What you have to do:
Across the whole listing, return each line exactly, with no images included.

Records for this exercise:

* * *

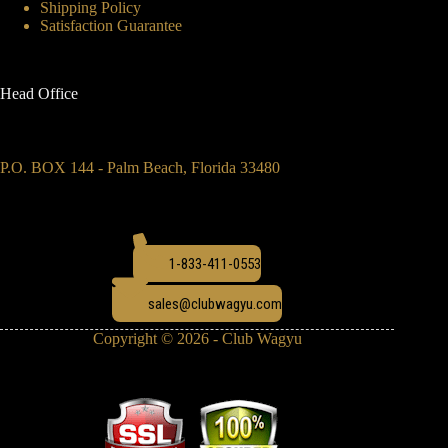
Shipping Policy
Satisfaction Guarantee
Head Office
P.O. BOX 144 - Palm Beach, Florida 33480
1-833-411-0553
sales@clubwagyu.com
Copyright © 2026 - Club Wagyu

* * *

Exercise result:
Shipping Policy
Satisfaction Guarantee
Head Office
P.O. BOX 144 - Palm Beach, Florida 33480
1-833-411-0553
sales@clubwagyu.com
Copyright © 2026 - Club Wagyu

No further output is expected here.